[ISEA97] Paper: Rich Gold – The Architecture of Living Documents

Abstract

You may know Xerox PARC as the place where the mouse and the graphic user interface were first designed. When Xerox PARC was first set up twenty-seven years ago one of its founding research goals was to study the “architecture of information”. Since then Xerox has become ‘The Document Company’. Over the past few years Rich Gold’s studio at PARC has been exploring “Living Documents” which are documents that are both part of a living community and also “alive” themselves, in that they are constantly changing. These documents have “sites” but non-stable content, which really isn’t much different than, say Paris or San Francisco. Gold is currently looking at The Architecture of Living Documents. Now it turns out that the design of real buildings or cities almost always involves something like a Living Document.

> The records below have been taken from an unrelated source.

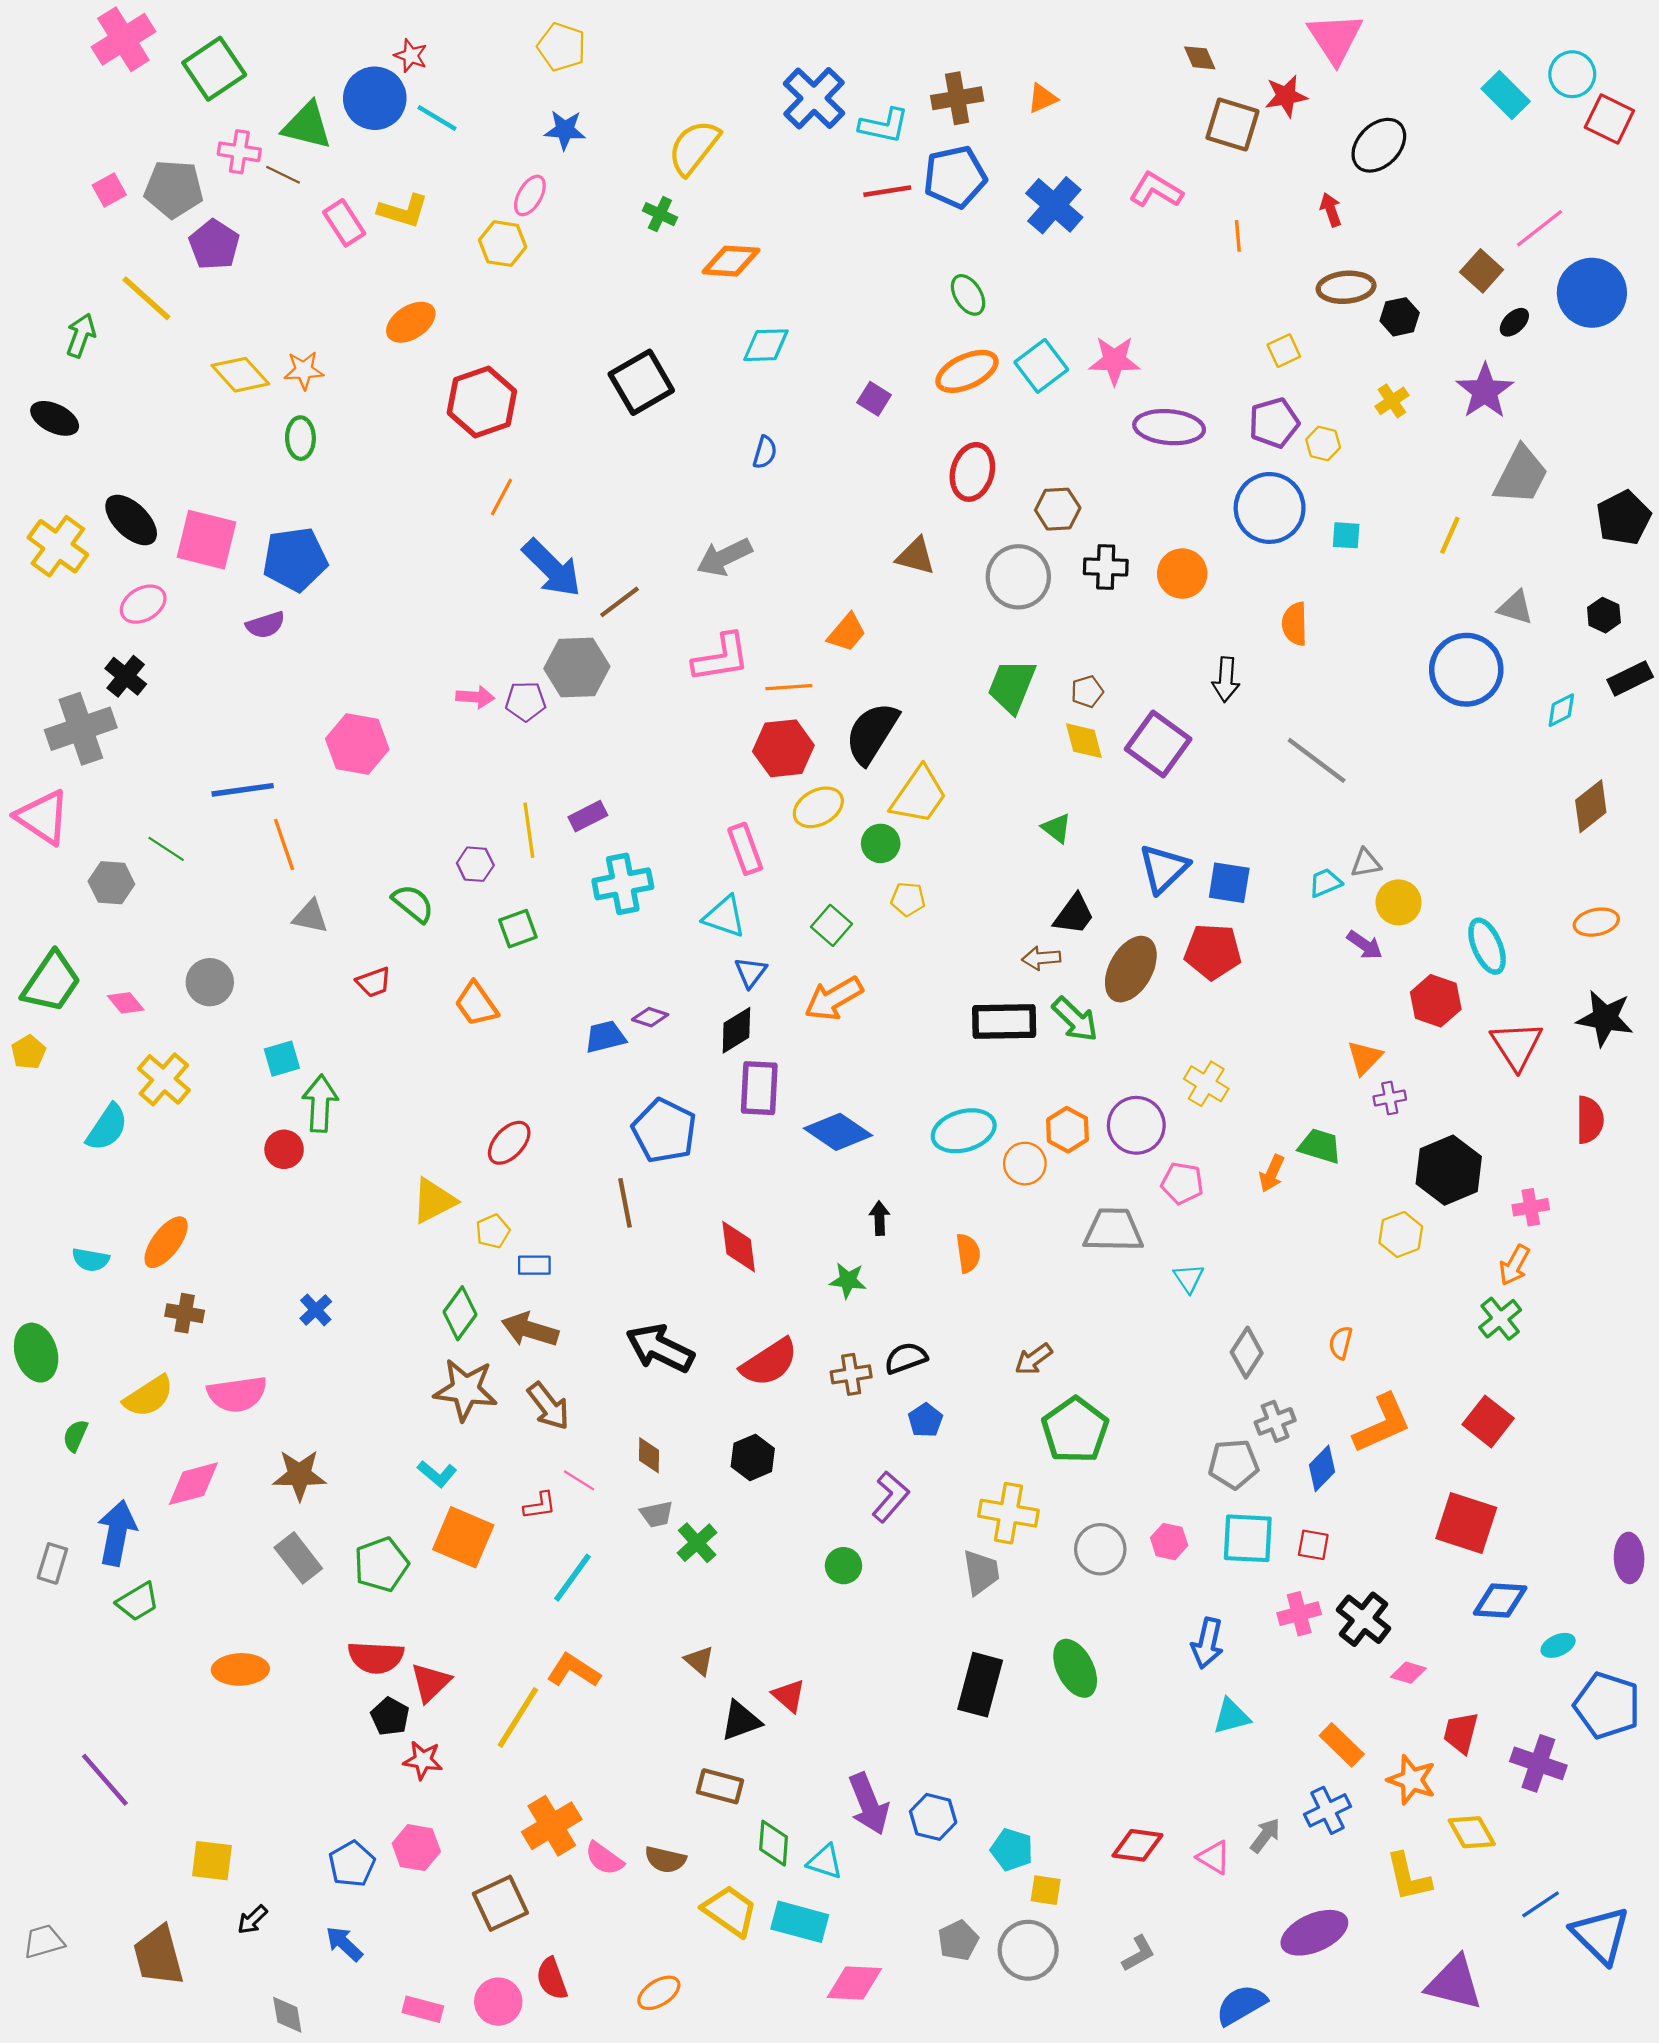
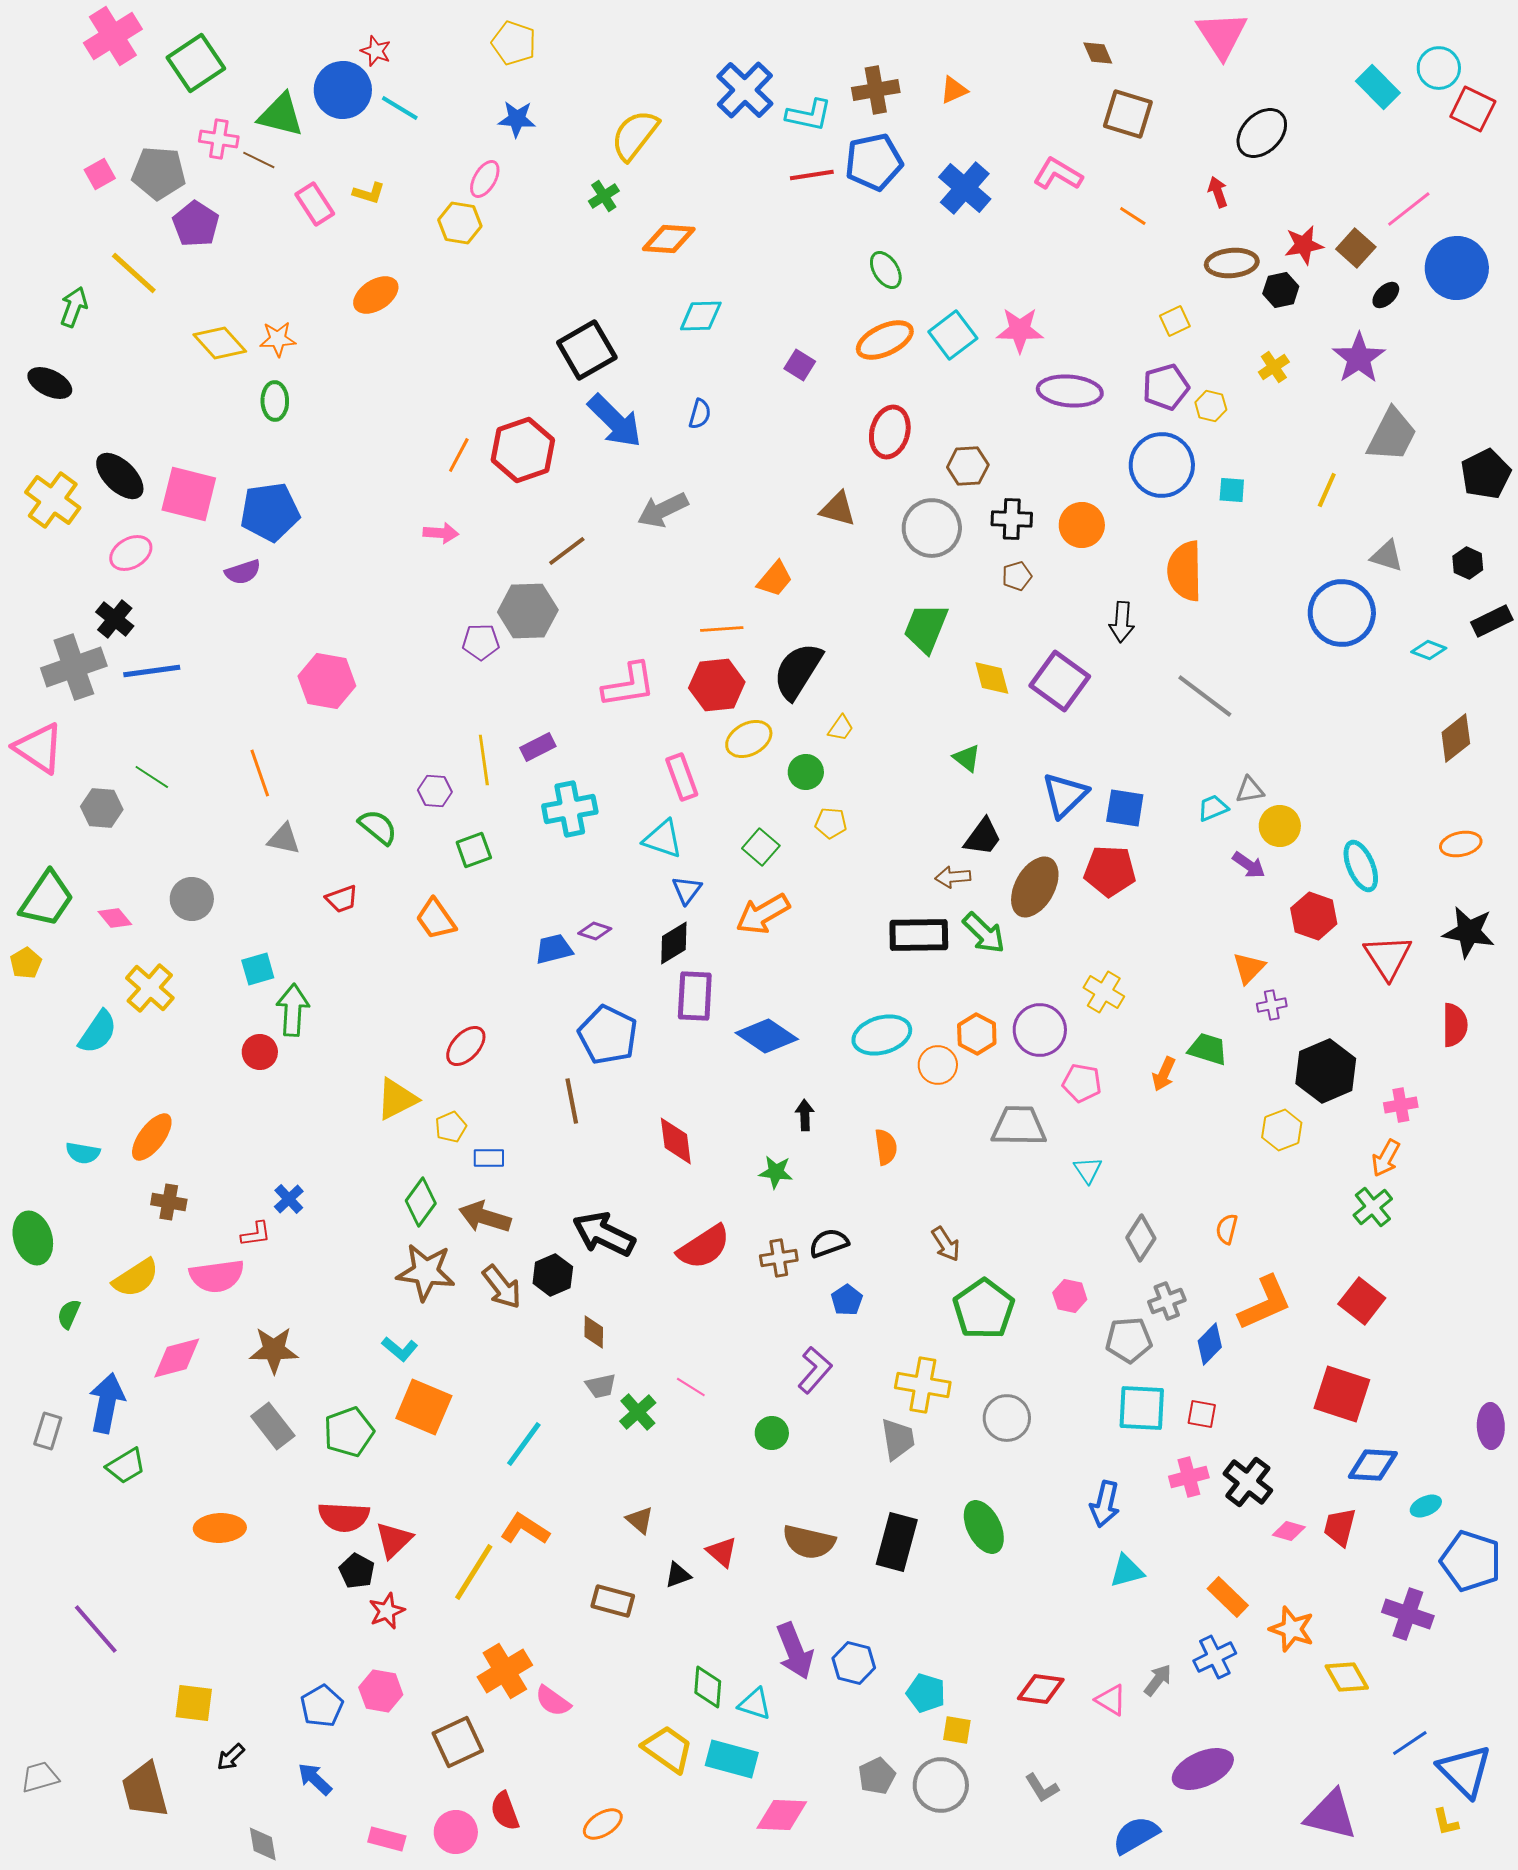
red star: (1286, 96) -> (1304, 245), moved
yellow L-shape: (403, 211) -> (369, 193), size x0.7
green cross: (660, 214) -> (604, 196), turned 32
orange line: (1238, 236) -> (1133, 216), turned -52
red hexagon: (482, 402) -> (523, 450), moved
blue arrow: (552, 568) -> (615, 421), moved
orange semicircle: (1295, 624) -> (1185, 571), size x1.5
pink L-shape: (721, 658) -> (629, 685), moved
brown pentagon: (1087, 692) -> (1017, 576), moved
pink arrow: (475, 697) -> (441, 533), moved
cyan diamond: (1561, 710) -> (1429, 650), turned 48
blue line: (243, 790) -> (152, 671), moved
yellow trapezoid: (919, 795) -> (841, 728), size x0.5
brown arrow: (1034, 1359) -> (946, 1244), turned -87
black hexagon: (753, 1457) -> (553, 1275), moved
pink line: (579, 1480) -> (691, 1387), moved
red L-shape: (540, 1506) -> (256, 1234), moved
pink hexagon: (1169, 1542) -> (1070, 1296), moved
black triangle: (741, 1721) -> (678, 1575), size x0.7
red trapezoid: (1461, 1733) -> (1340, 1527), moved
red star: (423, 1760) -> (387, 1611), turned -30
brown rectangle: (720, 1786) -> (613, 1601), moved
brown semicircle: (665, 1860) -> (809, 1542), moved, size x1.4
yellow L-shape: (1408, 1877) -> (1446, 1822), moved, size x0.6
gray L-shape: (1138, 1953) -> (1042, 1788), turned 87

  • Rich Gold, USA, is a composer, cartoonist and researcher who in the seventies, co-founded the “League of Automatic Music Composers”, the first network computer band. As an inter­nationally known artist he invented the field of Algorithmic Symbolism,an example of which, The Party Planner, was featured in Scientific American. He was head of the sound and music department of Sega U.S.A.’s coin-op video game division and the inventor of the award winning Little Computer People (Activision), the first fully autonomous computerized person you could buy. For five years he headed the electronic and computer toy research group at Mattel Toys and was the manager of, among other interactive toys, the Mattel PowerGlove. He also worked on Captain Power, the first interactive broadcast TV show and ICVD an early CD based video system. After working as a consultant in Virtual Reality he joined Xerox PARC, where he was a researcher in Ubiquitous Computing, the study of invisible, embedded, and tacit computation. He was a co-designer of the PARC Lab and helped launch the successful LiveBoard project. In 1992 he created and now runs the PARC artist-in-residence program (PAIR), which pairs fine artists and scientists together based on shared technolo­gies. He is currently the manager of a multi-disciplinary lab­oratory, Studio RED (Research in Experimental Documents), which looks at the creation of new genres by merging art, design, science and engineering. As an Applied Cartoonist he gives talks all over the world on his work and his theories of Knowledge Art.